Manduchi E, Chesi A, Hall MA, Grant SFA, Moore JH. Leveraging putative enhancer-promoter interactions to investigate two-way epistasis in Type 2 Diabetes GWAS. Pac Symp Biocomput. 2018;23:548-558. [PDF]

We utilized evidence for enhancer-promoter interactions from functional genomics data in order to build biological filters to narrow down the search space for two-way Single Nucleotide Polymorphism (SNP) interactions in Type 2 Diabetes (T2D) Genome Wide Association Studies (GWAS). This has led us to the identification of a reproducible statistically significant SNP pair associated with T2D. As more functional genomics data are being generated that can help identify potentially interacting enhancer-promoter pairs in larger collection of tissues/cells, this approach has implications for investigation of epistasis from GWAS in general.

Monday, January 01, 2018

Gene Medic - a retro edutainment game for the Atari 2600

I am please to announce the release of my new retro edutainment game of genome medicine for the Atari 2600 video computer system (VCS). The game is called Gene Medic and the goal is to edit a patient's mutations to restore health. You can find information about the game along with the binary and source core here.

Wednesday, December 20, 2017

PMLB: a large benchmark suite for machine learning evaluation and comparison

The paper describing our machine learning benchmark data has been published.

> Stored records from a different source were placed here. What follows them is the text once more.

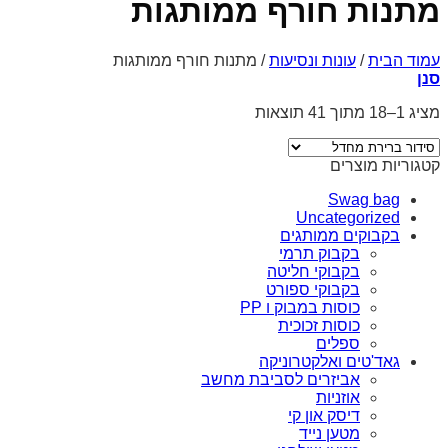
מתנות חורף ממותגות
עמוד הבית
/
עונות ונסיעות
/
מתנות חורף ממותגות
סנן
מציג 1–18 מתוך 41 תוצאות
קטגוריות מוצרים
Swag bag
Uncategorized
בקבוקים ממותגים
בקבוק תרמי
בקבוקי חליטה
בקבוקי ספורט
כוסות במבוק ו PP
כוסות זכוכית
ספלים
גאד'טים ואלקטרוניקה
אביזרים לסביבת מחשב
אוזניות
דיסק און קי
מטען נייד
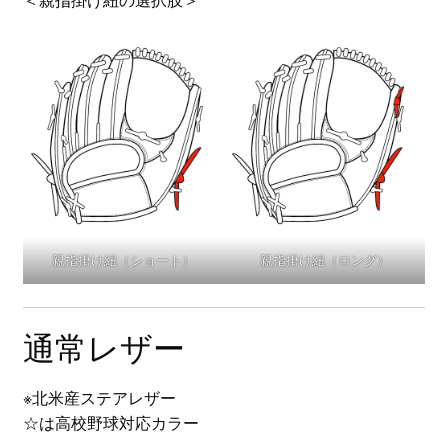
＜親指掛け紐の選択肢＞
親指掛け紐（ショート）
親指掛け紐（ロング）
通常レザー
※北米産ステアレザー
☆は高校野球対応カラー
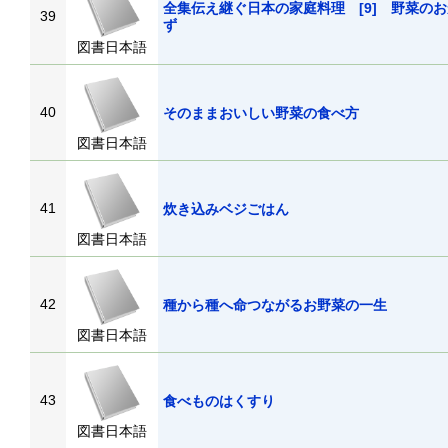
全集伝え継ぐ日本の家庭料理 [9] 野菜の
39
ず
図書日本語
40
そのままおいしい野菜の食べ方
図書日本語
41
炊き込みベジごはん
図書日本語
42
種から種へ命つながるお野菜の一生
図書日本語
43
食べものはくすり
図書日本語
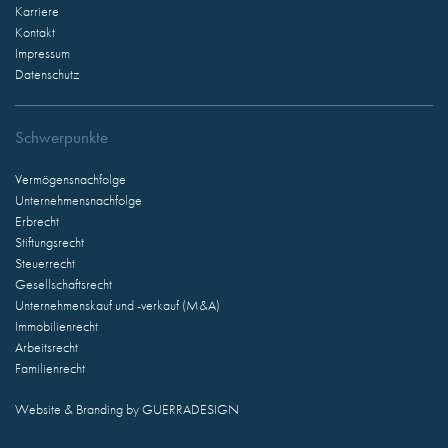
Karriere
Kontakt
Impressum
Datenschutz
Schwerpunkte
Vermögensnachfolge
Unternehmensnachfolge
Erbrecht
Stiftungsrecht
Steuerrecht
Gesellschaftsrecht
Unternehmenskauf und -verkauf (M&A)
Immobilienrecht
Arbeitsrecht
Familienrecht
Website & Branding by
GUERRADESIGN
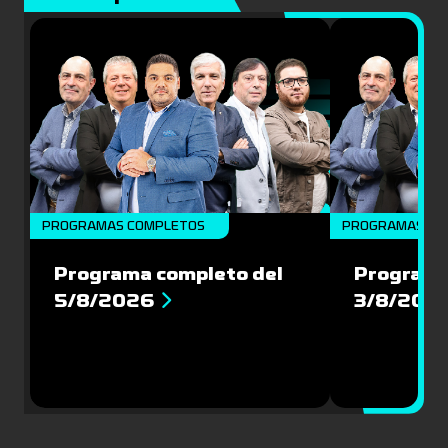
PROGRAMAS COMPLETOS
PROGRAMAS CO
Programa completo del
Programa
5/8/2026
3/8/202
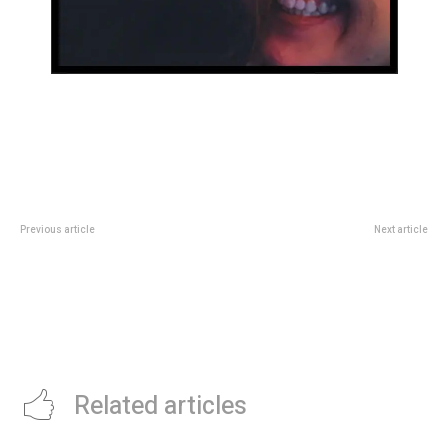
Previous article
Next article
Veinticuatro intervenciones:
Toda la intimidad de la tribuna de
clausuras de fiestas
los ex Gran Hermano, con Cata y
clandestinas, kioscos y
Chiara de cabecillas: quiÃ©n
controles en eventos
decide las ubicaciones, quÃ©
autorizados
hacen en los cortes, y quiÃ©nes
son los mÃ¡s picantes
Related articles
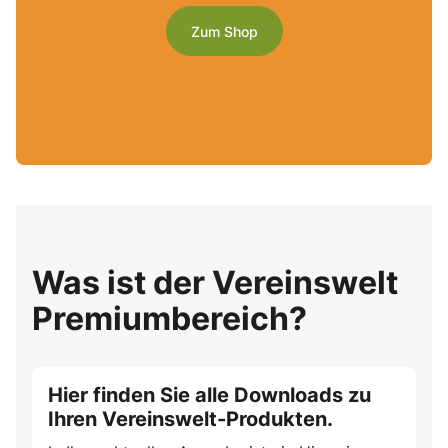
Zum Shop
Was ist der Vereinswelt
Premiumbereich?
Hier finden Sie alle Downloads zu
Ihren Vereinswelt-Produkten.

Olson RS, La Cava W, Orzechowski P, Urbanowicz RJ, Moore JH. PMLB: a large benchmark suite for machine learning evaluation and comparison. BioData Min. 2017 Dec 11;10:36. [PDF]

BACKGROUND: The selection, development, or comparison of machine learning methods in data mining can be a difficult task based on the target problem and goals of a particular study. Numerous publicly available real-world and simulated benchmark datasets have emerged from different sources, but their organization and adoption as standards have been inconsistent. As such, selecting and curating specific benchmarks remains an unnecessary burden on machine learning practitioners and data scientists.

RESULTS: The present study introduces an accessible, curated, and developing public benchmark resource to facilitate identification of the strengths and weaknesses of different machine learning methodologies. We compare meta-features among the current set of benchmark datasets in this resource to characterize the diversity of available data. Finally, we apply a number of established machine learning methods to the entire benchmark suite and analyze how datasets and algorithms cluster in terms of performance. From this study, we find that existing benchmarks lack the diversity to properly benchmark machine learning algorithms, and there are several gaps in benchmarking problems that still need to be considered.

CONCLUSIONS: This work represents another important step towards understanding the limitations of popular benchmarking suites and developing a resource that connects existing benchmarking standards to more diverse and efficient standards in the future.